(Exercise): Lines that contain the string "item" are the ones to list; copy all of them from the records.

(Bounding box prediction data)
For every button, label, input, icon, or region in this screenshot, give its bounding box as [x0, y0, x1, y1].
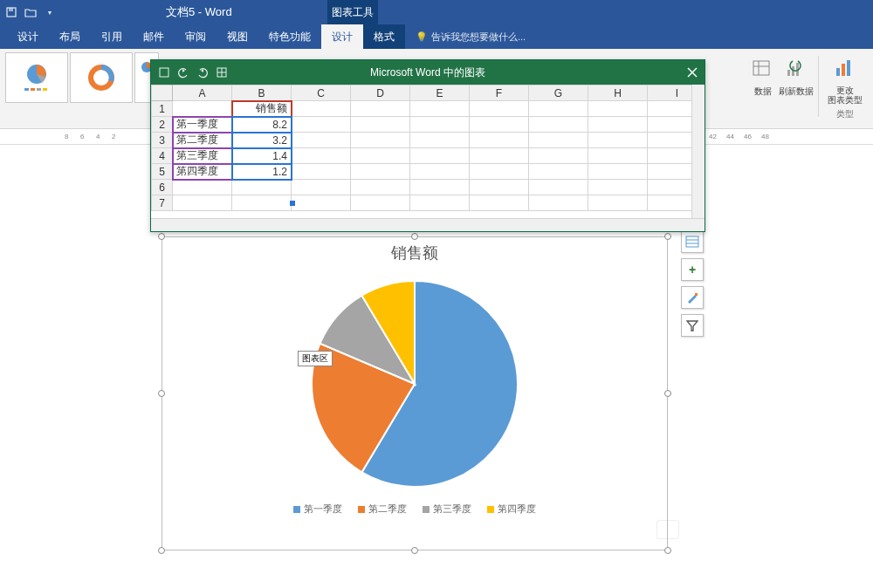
chart-style-2[interactable]: ··· [70, 52, 133, 103]
chart-elements-plus-icon[interactable]: + [681, 258, 704, 281]
chart-title[interactable]: 销售额 [162, 237, 667, 263]
tab-layout[interactable]: 布局 [49, 24, 91, 49]
chart-tools-contextual-tab: 图表工具 [327, 0, 378, 24]
folder-icon[interactable] [24, 6, 37, 18]
svg-rect-18 [847, 60, 850, 76]
resize-handle[interactable] [411, 233, 418, 240]
svg-rect-1 [9, 8, 13, 11]
chevron-down-icon[interactable]: ▾ [44, 6, 56, 18]
chart-area-tooltip: 图表区 [298, 351, 333, 366]
range-drag-handle[interactable] [290, 201, 295, 206]
tell-me-search[interactable]: 💡 告诉我您想要做什么... [416, 31, 526, 44]
excel-data-window[interactable]: Microsoft Word 中的图表 ABCDEFGHI1销售额2第一季度8.… [150, 59, 705, 232]
svg-rect-16 [836, 68, 840, 76]
layout-options-icon[interactable] [681, 230, 704, 253]
chart-styles-gallery: ··· [0, 49, 164, 128]
legend-item: 第三季度 [423, 503, 471, 516]
data-button[interactable]: 数据 [750, 52, 776, 120]
tab-design1[interactable]: 设计 [7, 24, 49, 49]
legend-item: 第一季度 [293, 503, 342, 516]
excel-window-title: Microsoft Word 中的图表 [370, 65, 485, 80]
legend-item: 第四季度 [487, 503, 536, 516]
svg-rect-5 [37, 88, 41, 91]
resize-handle[interactable] [158, 233, 165, 240]
resize-handle[interactable] [664, 547, 671, 554]
chart-legend[interactable]: 第一季度 第二季度 第三季度 第四季度 [162, 496, 667, 516]
svg-rect-22 [695, 293, 698, 296]
vertical-scrollbar[interactable] [691, 85, 705, 218]
refresh-data-button[interactable]: 刷新数据 [778, 52, 815, 120]
lightbulb-icon: 💡 [416, 31, 428, 43]
quick-access-toolbar: ▾ [0, 6, 61, 18]
svg-rect-4 [31, 88, 35, 91]
title-bar: ▾ 文档5 - Word 图表工具 [0, 0, 873, 24]
legend-item: 第二季度 [358, 503, 407, 516]
svg-rect-10 [753, 61, 769, 75]
tab-special[interactable]: 特色功能 [258, 24, 321, 49]
chart-styles-brush-icon[interactable] [681, 286, 704, 309]
chart-side-buttons: + [681, 230, 704, 337]
svg-rect-23 [160, 68, 168, 77]
save-icon[interactable] [5, 6, 17, 18]
close-icon[interactable] [685, 65, 699, 79]
chart-filter-funnel-icon[interactable] [681, 314, 704, 337]
tab-view[interactable]: 视图 [217, 24, 258, 49]
chart-style-1[interactable] [5, 52, 68, 103]
tab-chart-format[interactable]: 格式 [363, 24, 405, 49]
excel-titlebar[interactable]: Microsoft Word 中的图表 [151, 60, 705, 85]
document-title: 文档5 - Word [166, 4, 232, 20]
ribbon-tabs: 设计 布局 引用 邮件 审阅 视图 特色功能 设计 格式 💡 告诉我您想要做什么… [0, 24, 873, 49]
save-icon[interactable] [158, 66, 170, 79]
ribbon-right-group: 数据 刷新数据 更改 图表类型 类型 [750, 52, 868, 120]
svg-rect-17 [842, 64, 845, 76]
tab-review[interactable]: 审阅 [175, 24, 217, 49]
resize-handle[interactable] [664, 233, 671, 240]
pie-plot-area[interactable] [162, 263, 667, 496]
resize-handle[interactable] [411, 547, 418, 554]
horizontal-scrollbar[interactable] [151, 218, 705, 231]
tell-me-placeholder: 告诉我您想要做什么... [431, 31, 526, 44]
redo-icon[interactable] [196, 66, 209, 79]
change-chart-type-button[interactable]: 更改 图表类型 类型 [822, 52, 868, 120]
grid-icon[interactable] [216, 66, 228, 79]
resize-handle[interactable] [158, 547, 165, 554]
svg-text:···: ··· [100, 60, 103, 65]
undo-icon[interactable] [177, 66, 189, 79]
chart-object[interactable]: 销售额 图表区 第一季度 第二季度 第三季度 第四季度 [162, 236, 668, 550]
resize-handle[interactable] [664, 390, 671, 397]
tab-references[interactable]: 引用 [91, 24, 133, 49]
svg-rect-13 [787, 70, 790, 76]
svg-rect-6 [43, 88, 47, 91]
worksheet[interactable]: ABCDEFGHI1销售额2第一季度8.23第二季度3.24第三季度1.45第四… [151, 85, 705, 231]
svg-rect-19 [686, 236, 698, 247]
resize-handle[interactable] [158, 390, 165, 397]
tab-chart-design[interactable]: 设计 [321, 24, 363, 49]
layout-anchor-icon[interactable] [656, 520, 679, 539]
tab-mailings[interactable]: 邮件 [133, 24, 175, 49]
svg-rect-3 [24, 88, 29, 91]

(Response area):
legend-item: 第三季度 [423, 503, 471, 516]
legend-item: 第一季度 [293, 503, 342, 516]
legend-item: 第四季度 [487, 503, 536, 516]
legend-item: 第二季度 [358, 503, 407, 516]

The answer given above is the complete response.